5. A combination as described by claim 4 wherein said switchgear control means further initiates an alarm response to an oil temperature value that exceeds said set-point value.

6. The combination of:

an electric power transformer having a closed volume reservoir substantially filled with dielectric oil;

first oil temperature monitoring means for measuring the temperature of dielectric oil within said closed volume reservoir and generating first signals corresponding thereto;

an electric power switchgear means having a switchgear reservoir for dielectric oil;

an oil filter assembly external of said switchgear reservoir;

a dielectric oil circulation system comprising pump means and conduits external of said switchgear reservoir for circulating oil from said switchgear reservoir through said oil filter assembly and back to said switchgear reservoir;

second oil temperature monitoring means comprising sensor means disposed within said conduits external of said switchgear reservoir for sensing the temperature of oil circulating through said circulation system and generating second signals corresponding thereto; and,

control means responsive to a differential value between said first and second signals exceeding a set-point for emitting an alarm response to such a differential value.
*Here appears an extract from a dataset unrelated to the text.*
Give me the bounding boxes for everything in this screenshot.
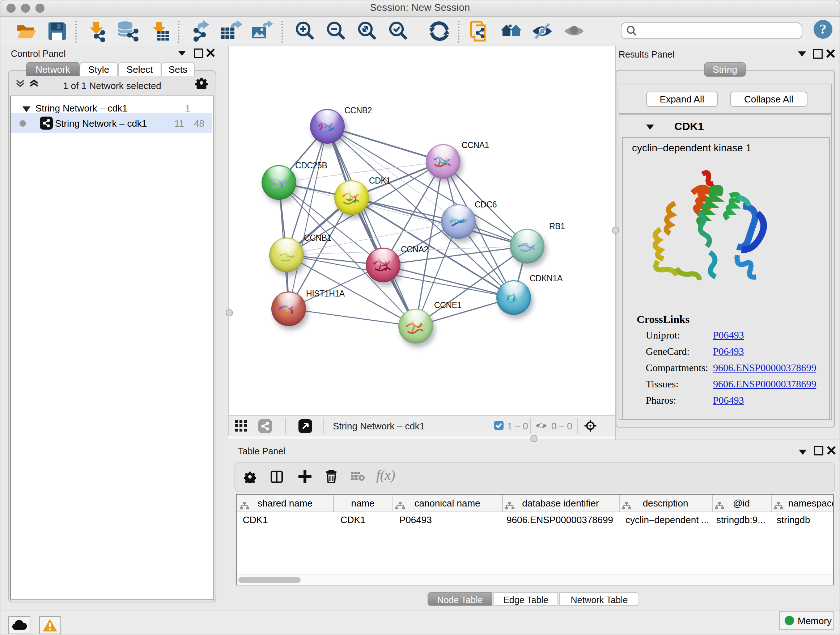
svg-text:?: ? [820,21,827,36]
7. The combination as described by claim 6 wherein said oil circulation system comprises a first conduit external of said reservoir for channeling dielectric oil from said reservoir to said pump means, a second conduit external of said reservoir for channeling dielectric oil from said pump means to said oil filter assembly and a third conduit external of said reservoir for channeling dielectric oil from said oil filter assembly to said reservoir, said sensor means being disposed within an oil flow channel respective to said first conduit.

8. The combination as described by claim 6 wherein said control means disconnects said transformer from said electric load when said differential value exceeds said set-point value.